Online Program

Condom use and HIV/STDs: A grounded theory analysis of social norms, relationship roles, and negotiation styles among heterosexual undergraduate students

Monday, November 4, 2013

Deirdre Lombardi, MPH, Harboring Hearts, New York, NY
Jean Breny, PhD, MPH, Department of Public Health, Southern Connecticut State University, New Haven, CT
Background: Incidence and prevalence of Human Immunodeficiency Virus/Acquired Immune Deficiency Syndrome, and other sexually transmitted diseases, in the United States continue to increase among young, heterosexual males and females. Despite interventions to promote condom use and testing, few qualitative studies examine why young males and females, though particularly males, are not engaging in safe sex behaviors. The purpose of the study was to examine the social norms, attitudes, and behaviors surrounding safe sex practices for young, heterosexual females and males, to investigate the roles females and males play in negotiating safer sex with a partner, and to examine intervention strategies that could be adopted to increase condom use.
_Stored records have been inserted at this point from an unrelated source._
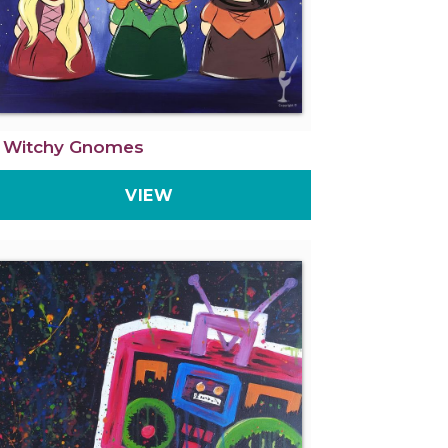
 Witchy Gnomes
VIEW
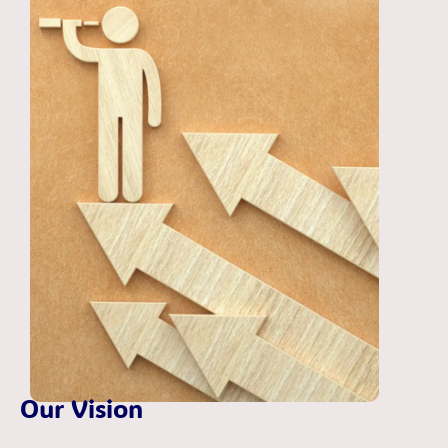
Our Vision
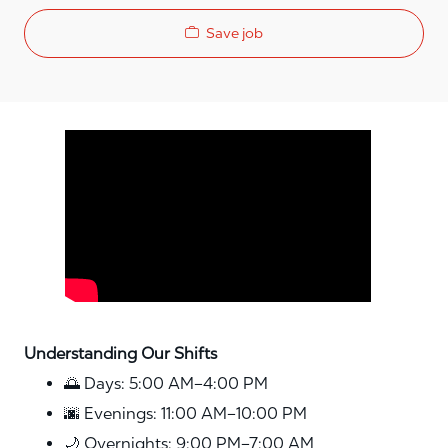
Save job
Media player
Understanding Our Shifts
🌅 Days: 5:00 AM–4:00 PM
🌆 Evenings: 11:00 AM–10:00 PM
🌙 Overnights: 9:00 PM–7:00 AM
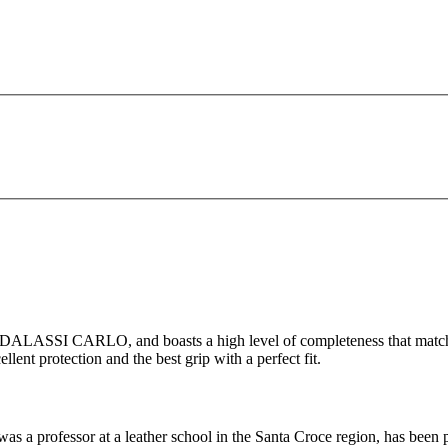
ADALASSI CARLO, and boasts a high level of completeness that matche
lent protection and the best grip with a perfect fit.
ofessor at a leather school in the Santa Croce region, has been prod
Methods: A secondary grounded theory analysis was conducted using data from a Photovoice study of undergraduate female and male students attending a four-year public institution in the Northeast. Results: The theory was developed through open coding, axial coding, and selective coding, which revealed gender differences in safe sex behaviors. Grounded theory analysis of the Photovoice data highlighted that condom use is dependent on existing social norms, gender roles, power and conversations in relationships, access to trusted condoms, and perceptions. The analysis exposed drastic gender differences in terms of perceptions and attitudes surrounding condom use behaviors, and a generational emphasis on pregnancy prevention. Gender differences in attitudes, perception, and knowledge lead to barriers to negotiating roles and communicating safe sex behaviors. Conclusion: Future interventions should focus on increasing the dialogue of sexual activity and safe sex behaviors among young, heterosexual males and females.

Learning Areas:

Administer health education strategies, interventions and programs
Advocacy for health and health education
Planning of health education strategies, interventions, and programs
Public health or related education
Public health or related research

Learning Objectives:
Describe the application of grounded theory analysis to a Photovoice study. Discuss the need for health education interventions to focus on both males and females to increase safe sex behaviors among young, heterosexual couples.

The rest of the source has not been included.